• Your assignment: Filter the records below for the word "Bestellung". Keep each line that has it.
□ □ □
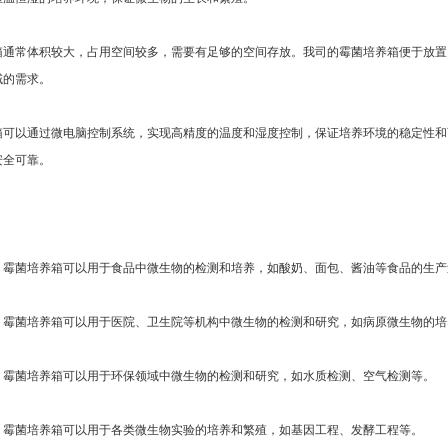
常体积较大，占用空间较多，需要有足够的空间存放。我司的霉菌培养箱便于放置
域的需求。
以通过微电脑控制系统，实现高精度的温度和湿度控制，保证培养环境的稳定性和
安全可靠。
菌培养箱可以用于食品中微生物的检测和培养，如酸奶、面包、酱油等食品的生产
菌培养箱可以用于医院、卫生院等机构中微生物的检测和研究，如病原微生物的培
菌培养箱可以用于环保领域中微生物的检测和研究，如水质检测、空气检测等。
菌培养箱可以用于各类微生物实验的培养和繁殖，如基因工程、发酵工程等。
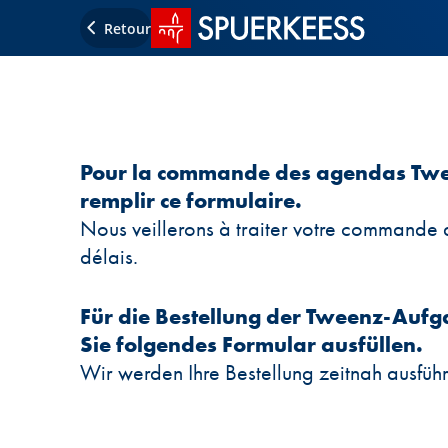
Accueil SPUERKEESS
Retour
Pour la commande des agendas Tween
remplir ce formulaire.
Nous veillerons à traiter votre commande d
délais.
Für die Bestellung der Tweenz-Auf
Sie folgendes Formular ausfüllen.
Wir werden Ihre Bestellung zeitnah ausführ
□ □ □
• Result for this exercise:
Für die Bestellung der Tweenz-Auf
Wir werden Ihre Bestellung zeitnah ausführ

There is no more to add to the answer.